Com mais dois curtas-metragens em desenvolvimento, William quer poder finalizá-los antes de partir para a realização de um longa-metragem. “De qualquer modo, como todo ex-Big Brother, estamos abertos a qualquer possibilidade e os convites não param de chegar”, finaliza.
O Festival do Rio acontece este ano de 06 a 16 de outubro. A adaptação de O Filho Eterno, obra marcante de Cristovão Tezza, também foi selecionada. Você pode ver mais informações a respeito no site oficial. Confira a seguir a íntegra do papo com o diretor.
Escotilha » Conta um pouco do projeto. O que é? Como surgiu a ideia?
William Biagioli » O Estacionamento é um curta-metragem que conta a história de Jean, um imigrante haitiano que arruma emprego em um estacionamento para carros no centro da cidade de Curitiba e passa a viver lá dentro também. Com o passar do tempo, Jean começa a perceber que alguma coisa muito estranha acontece naquele lugar.
O Estacionamento é o desejo de falar sobre muitas coisas. Como filme, era o desejo profundo de uma aproximação com o universo do suspense, portanto que, sim, é um filme de gênero. Havia também uma busca mais rigorosa tanto na construção das cenas, como também no trabalho com os atores. Quer dizer, no trabalho com os não-atores. Todo o elenco foi formado por pessoas que não tinham nenhuma, ou quase nenhuma experiência prévia anteriormente. E para mim, mais do que uma vontade, era uma convicção de que traria uma outra camada de compreensão para o filme. E por último e mais importante, pelo menos para mim, tratar a história dos imigrantes haitianos por um viés mais humano. Tentar emprestar um pouco do tempo do filme para que esse jogo de espelhos consiga, de alguma forma, e talvez aí seja pretensão demais enquanto o realizador de um curta-metragem, naturalmente, mas que seja possível que as pessoas assistam e pelo menos parem para refletir sobre os seres humanos que, mediante as mais variadas situações adversas, buscam o nosso país para reconstruírem suas vidas. Isso para mim era o aspecto mais importante a ser trabalhado.

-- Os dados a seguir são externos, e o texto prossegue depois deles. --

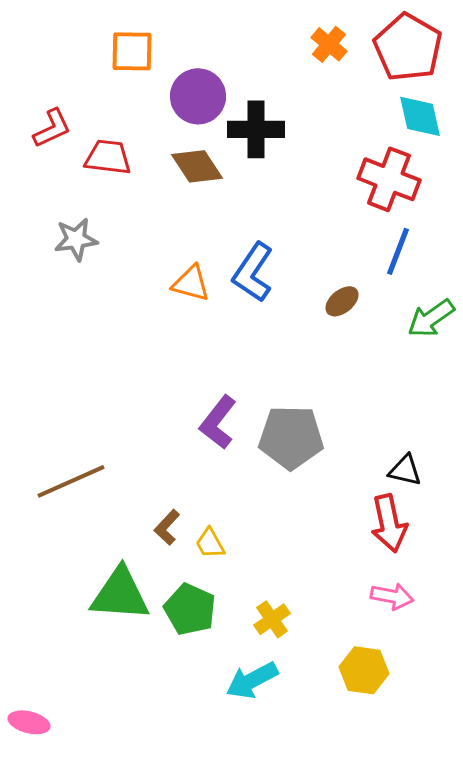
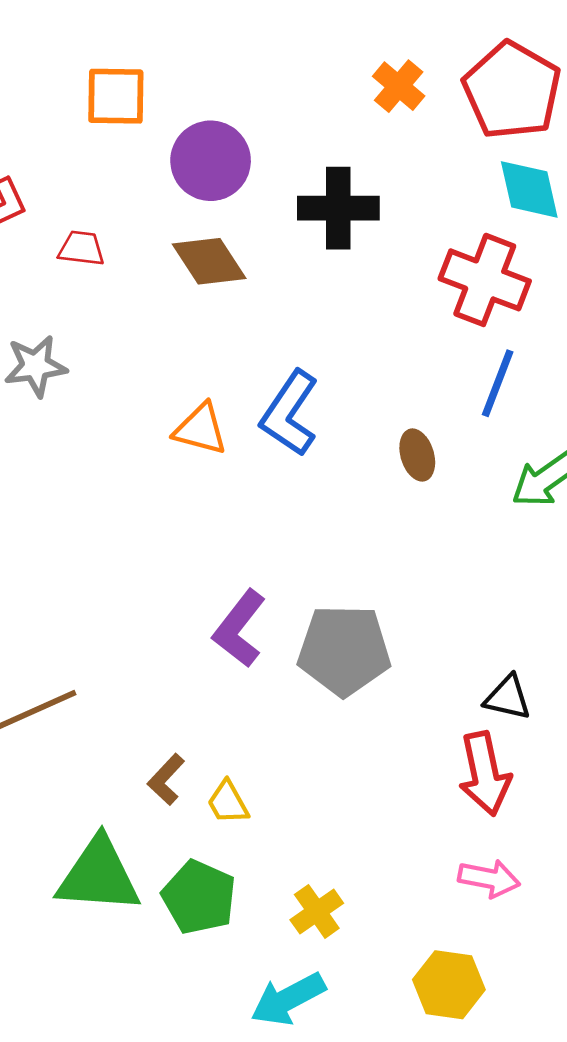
black cross: (256, 129) -> (338, 208), moved
red trapezoid: (108, 157) -> (81, 248), size x0.7
brown ellipse: (342, 301) -> (417, 455), turned -68

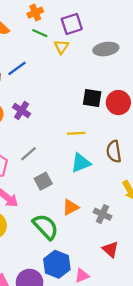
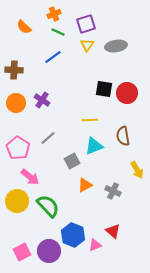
yellow triangle: (61, 47) -> (87, 45), moved
blue line: (17, 68) -> (53, 57), moved
gray square: (43, 181) -> (72, 161), moved
green semicircle: (46, 227) -> (48, 206), moved
red triangle: (110, 249) -> (113, 231), moved

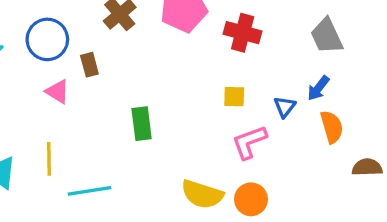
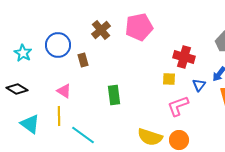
red cross: (243, 33) -> (184, 57), moved
pink triangle: (57, 92) -> (64, 91), moved
cyan line: (89, 191) -> (83, 135), turned 45

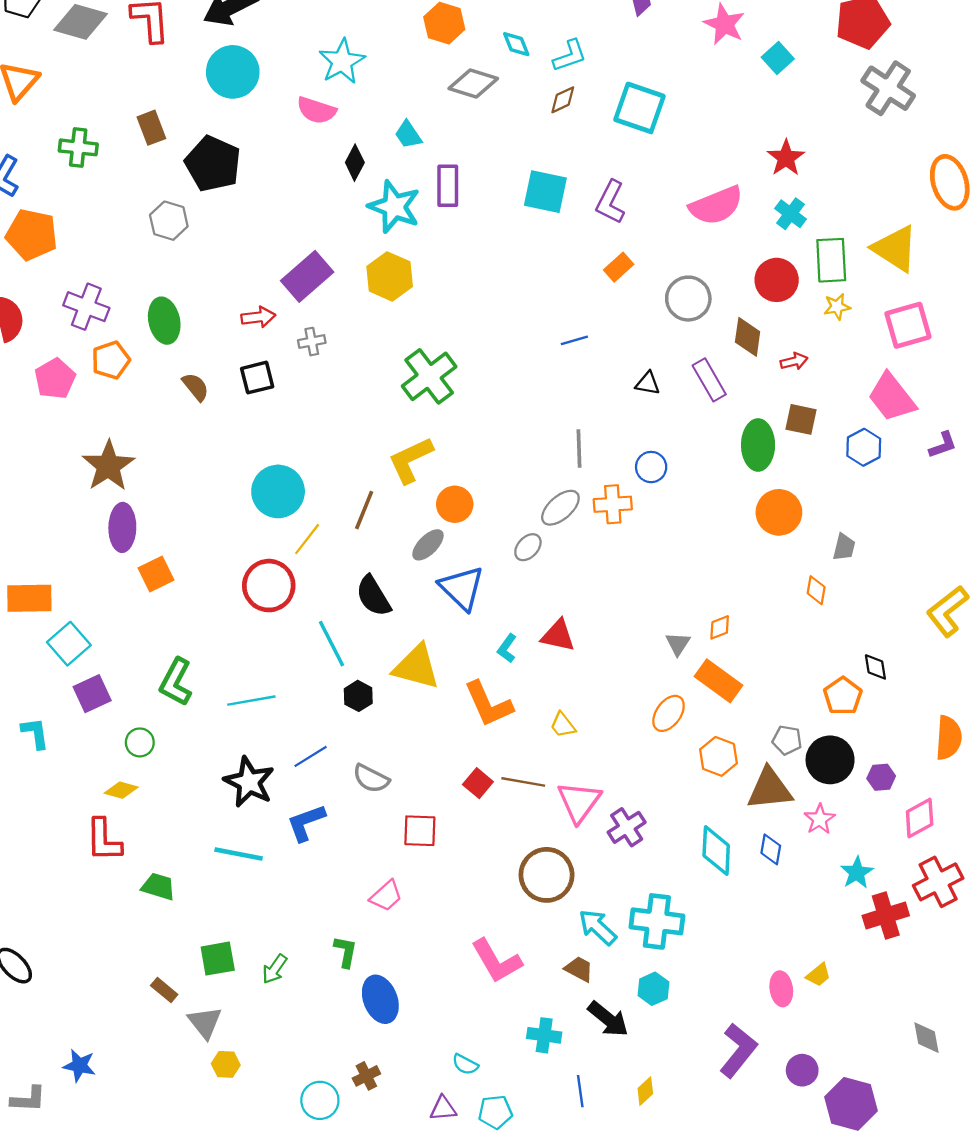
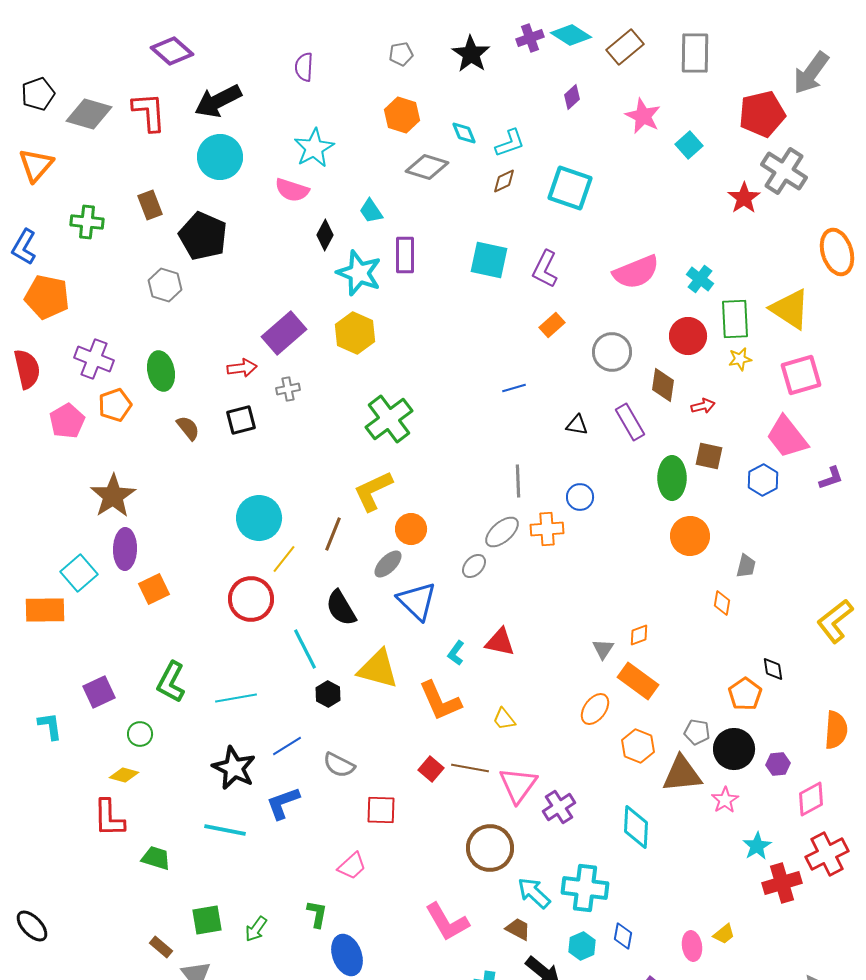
red star: (786, 158) -> (744, 198), moved
cyan square: (69, 644) -> (79, 573), moved
blue diamond: (771, 849) -> (623, 936), moved

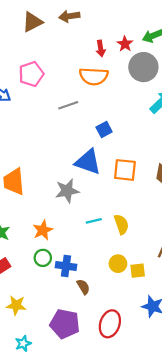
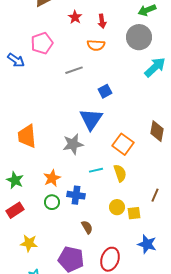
red star: (125, 44) -> (75, 17), moved
orange semicircle: (94, 76) -> (96, 45), size x0.7
blue triangle: (88, 162) -> (91, 119), turned 45
orange square: (125, 170) -> (123, 144), moved, turned 30
blue cross: (66, 266) -> (76, 195), moved

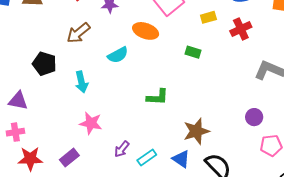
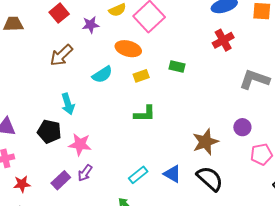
yellow rectangle: (208, 17) -> (141, 76), moved
black pentagon: (44, 64) -> (49, 131), moved
brown star: (196, 131) -> (205, 142), moved
purple arrow: (122, 149) -> (85, 173), moved
red star: (30, 159) -> (22, 184), size x0.7

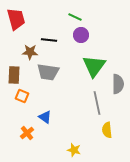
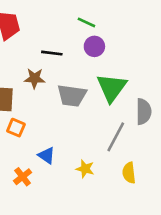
brown star: (30, 52) -> (35, 78), moved
gray trapezoid: (48, 72) -> (72, 96), moved
gray line: (97, 103) -> (116, 137), turned 40
yellow star: (74, 150) -> (85, 169), moved

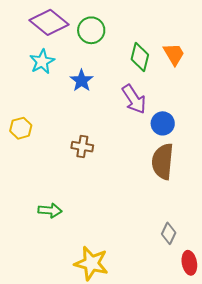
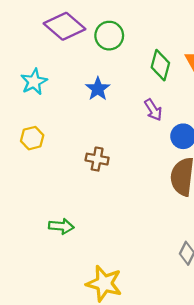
cyan star: (42, 62) -> (34, 82), moved
purple arrow: (134, 99) -> (153, 110), size x0.7

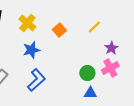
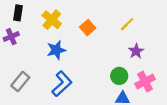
purple star: (111, 48) -> (136, 51), moved
pink cross: (110, 68) -> (145, 82), moved

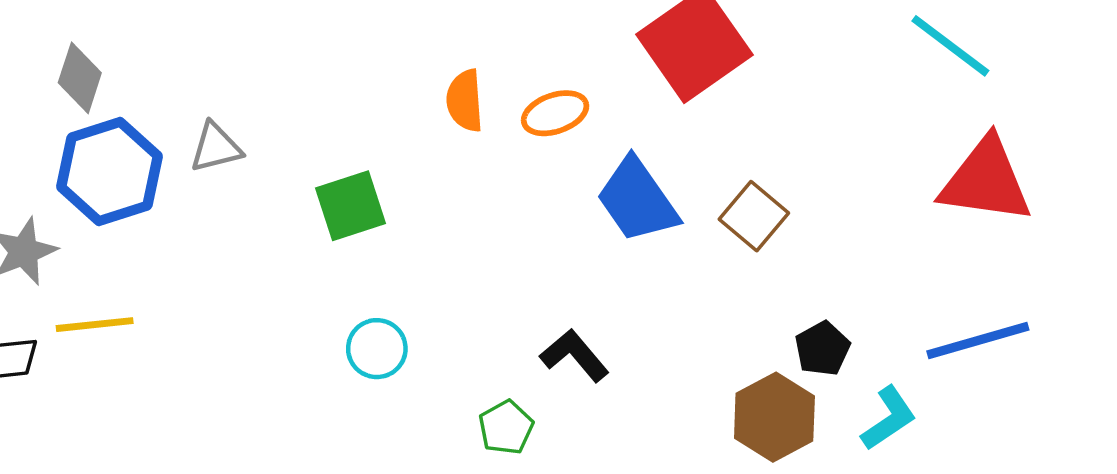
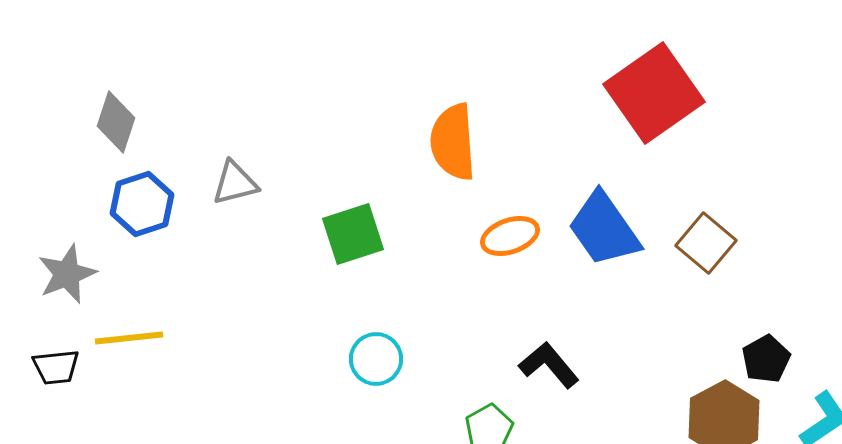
orange semicircle: (465, 101) -> (453, 142), size x1.4
orange ellipse: (555, 113) -> (510, 236), moved
blue hexagon: (109, 171) -> (142, 204), size x0.7

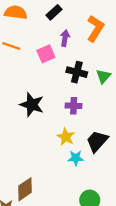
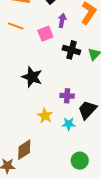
purple cross: (74, 106) -> (67, 96), moved
yellow star: (66, 137) -> (45, 116), moved

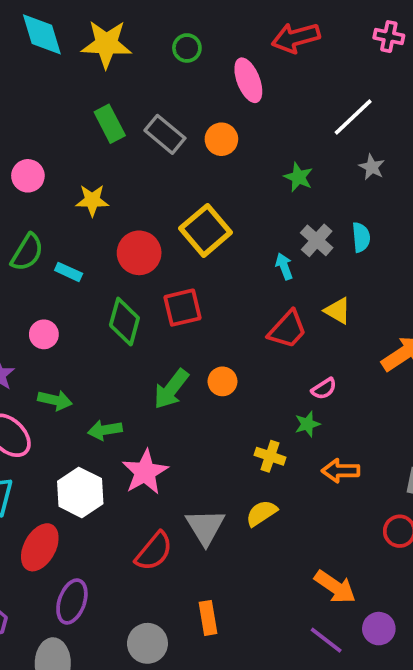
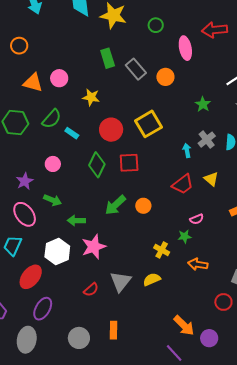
red semicircle: (154, 551) -> (91, 290), size x0.7
purple circle: (379, 629) -> (209, 338), moved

Esse é teu primeiro trabalho em uma mostra competitiva?
Na realidade não. O curta-metragem anterior, Curitiba: a maior e melhor cidade do mundo, já havia sido exibido nas mostras competitivas de alguns festivais. Com ele ganhei prêmios no 16º Festival de Cinema de Londrina – Kinoarte e também no FRAPA – Festival do Roteiro Audiovisual de Porto Alegre.
O filme contou com leis de incentivo? Se sim, quais? Se não, como o projeto foi financiado?
Sim, o filme foi um dos três ganhadores do Fundo Municipal de Cultura na categoria iniciante. Acho que não custa aqui deixar registrado que houve apenas uma edição deste edital e a ideia era que quatro curtas fossem realizados. Fomos três. Um acabou ficando de fora por questões burocráticas no processo de abertura da conta no banco. De qualquer modo, é bom deixar expresso o descontentamento com a falta de continuidade do edital pois esse tipo de investimento é tão pequeno para o Estado e traz grandes benefícios para a cadeia do audiovisual, uma vez que os estímulos para a produção de curtas tem sido cada vez menor e é necessário que novos realizadores façam seus filmes.
O Festival do Rio é nosso principal festival. O Aly [Muritiba, Para Minha Amada Morta] já passou por ali, a Larissa [Figueiredo, O Touro], a Joana [Nin, Cativas – Presas pelo Coração]. De modo muito particular, o que representa para você ter o projeto selecionado de cara lá?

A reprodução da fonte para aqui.